Added to Ariti’s stress is the ongoing search for DS Natalie Whitsed, whose recent disappearance has gripped the nation, and fellow police officers in particular. Whitsed was investigating the wife of big city crime boss Tony Scopelliti, currently serving time in jail but uncannily informed about the movements of police and investigators. Ariti’s boss asks him to keep an eye on the two city Homicide detectives sent to help investigate Sleeth’s murder, who are both also working the Whitsed disappearance with unerring intensity.

This novel takes the murder mystery plot elements of well-known Aussie rural thrillers like The Dry and slows the pace down, adding a noir-ish, almost dread-tinged atmosphere to the town and Ariti’s search for the killer.
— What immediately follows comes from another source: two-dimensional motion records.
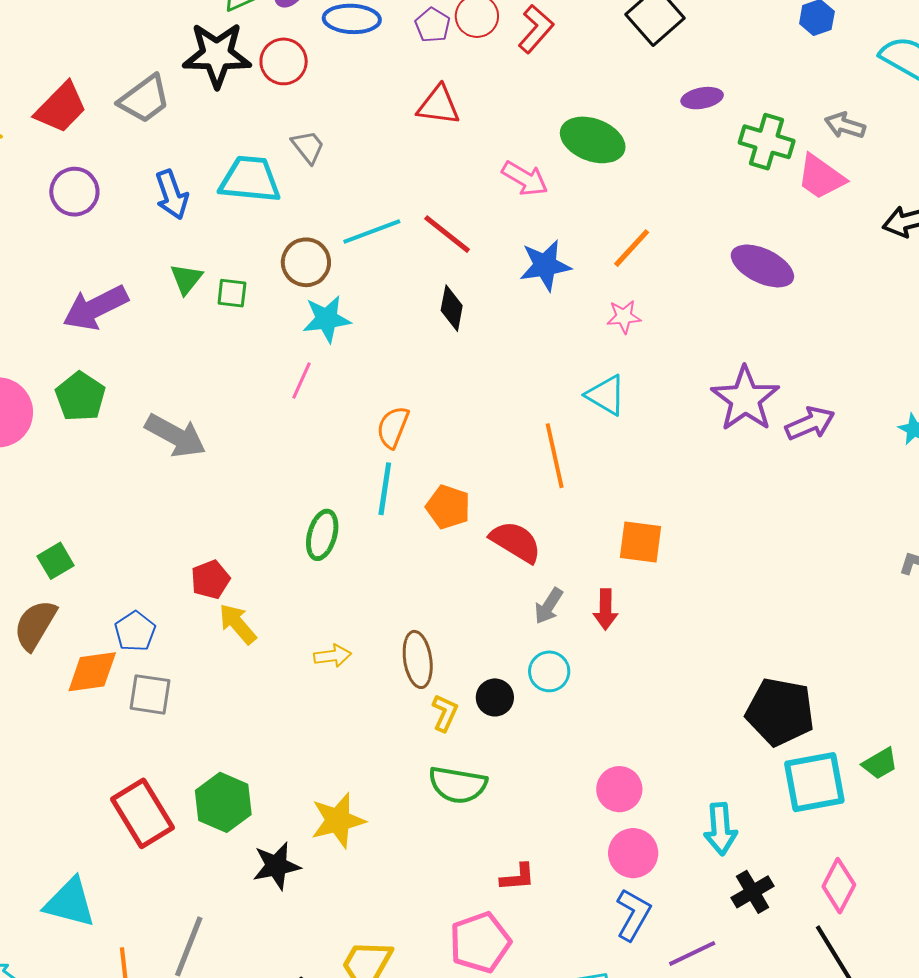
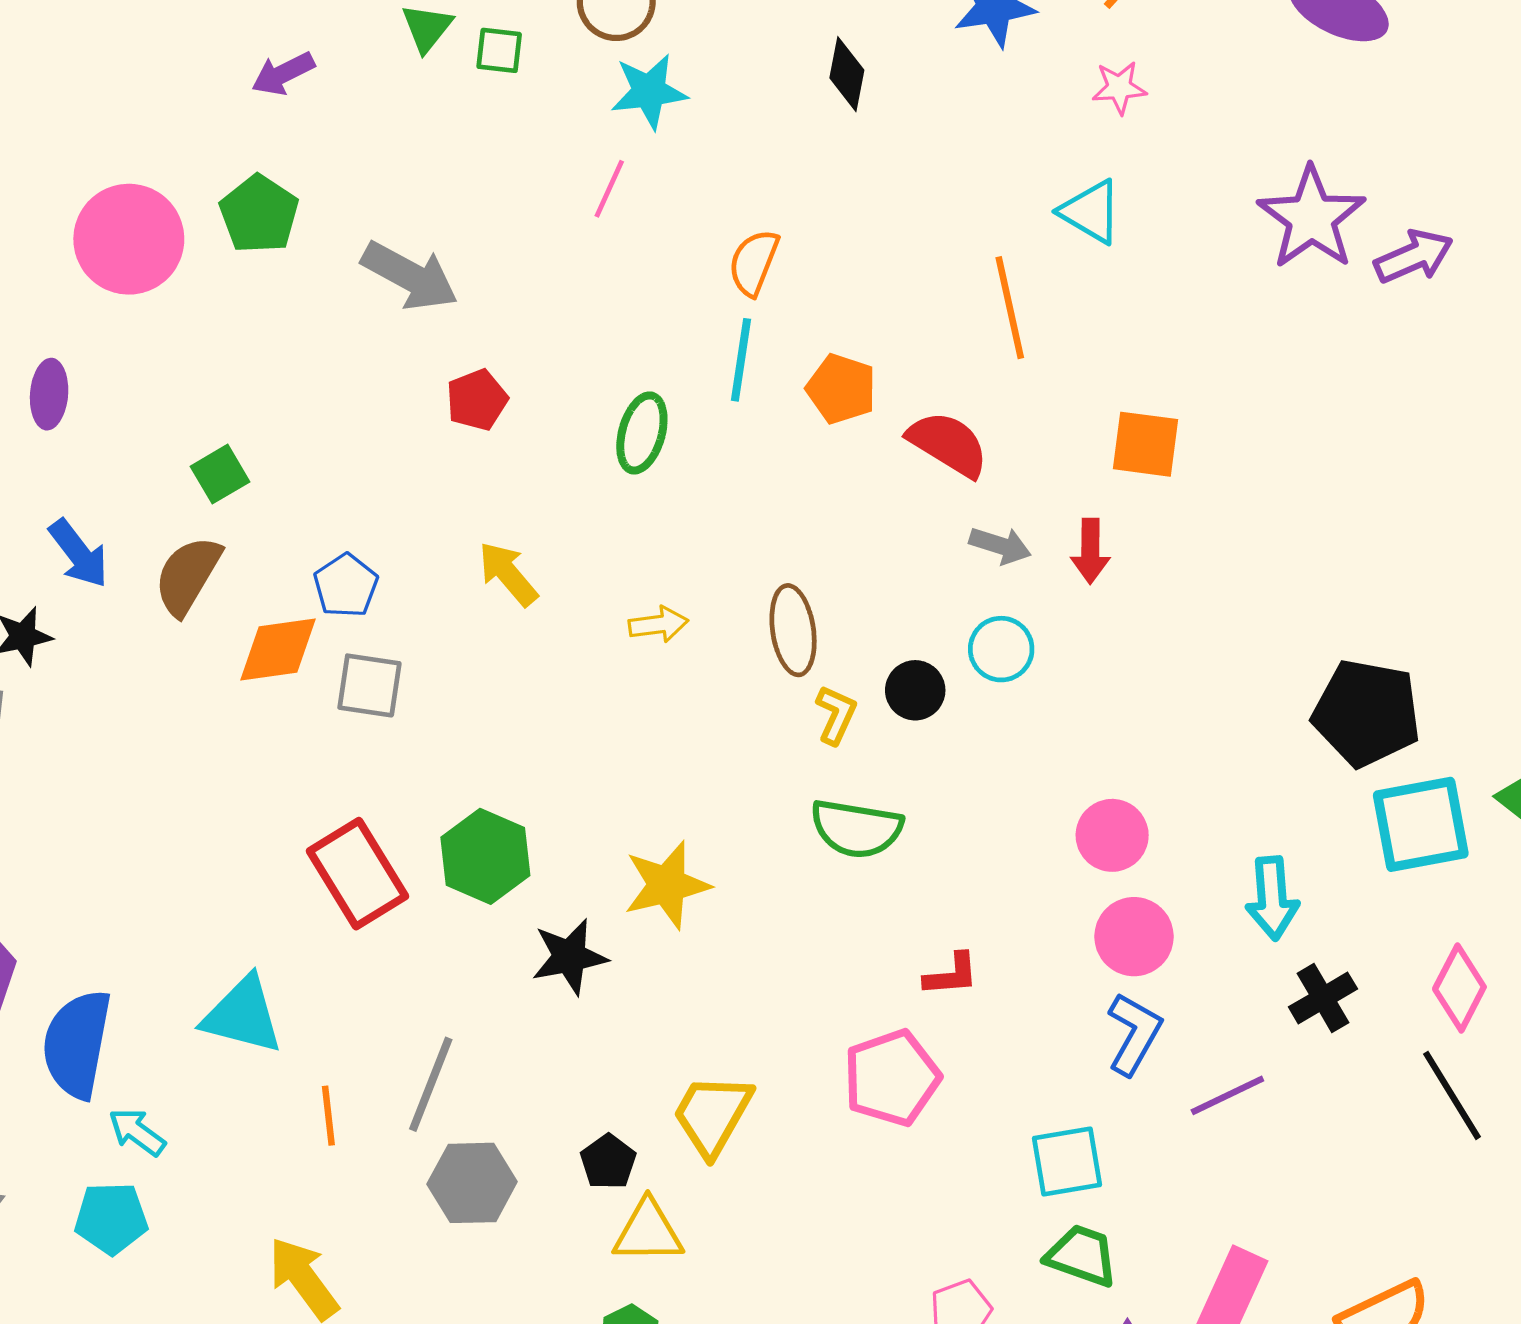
purple arrow: (95, 308) -> (283, 74), size x0.6
red pentagon: (210, 580) -> (477, 400), moved
gray arrow: (549, 606) -> (1000, 545), turned -105

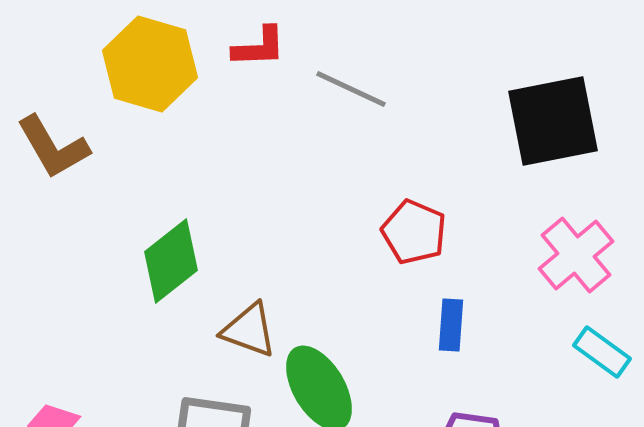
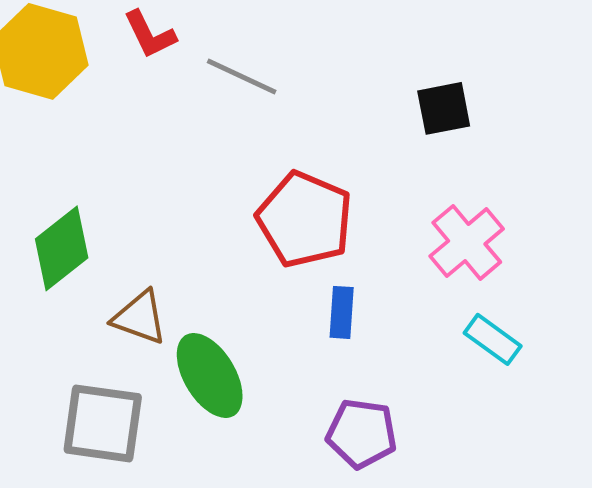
red L-shape: (259, 47) -> (150, 34), turned 66
black square: (553, 121) -> (444, 108), size x0.6
red pentagon: (414, 232) -> (305, 219), size x1.5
Ariti has only recently moved back to the area after his divorce and then his mother’s death, living in his childhood home and processing the grief of her passing and his life so recently turned upside down. He juggles his job with visiting his two sons in the city on weekends and holidays, adjusting to being apart from them for long stretches of time. These aspects of his life build a well-rounded character, one that understands not every family structure is straightforward, not every reluctant witness is guilty, not every broken law unwarranted.

One of the most compelling themes of the story, running alongside the investigations into the murder and the disappearance, is the tension between Ariti’s duties as a police officer and his relationship and connection to the town. In an early scene he speaks to the teenagers who discovered Sleeth’s body, and pretends not to know that one of them is driving their neighbour home to the next farm, despite being only fifteen. Later he questions an older woman who claims to know who killed Sleeth, a woman who watched him grow up and was close with his mother for decades. He knows the people of the area, he understands their backgrounds and situations and tragedies, and he knows that there are grey areas to the law that need to be navigated when you’re also part of a community. But making those calls is difficult, and he often doubts his decisions.

This is a slow burning Australian rural thriller with a well-rounded protagonist, and a story that slowly builds to a satisfactory ending.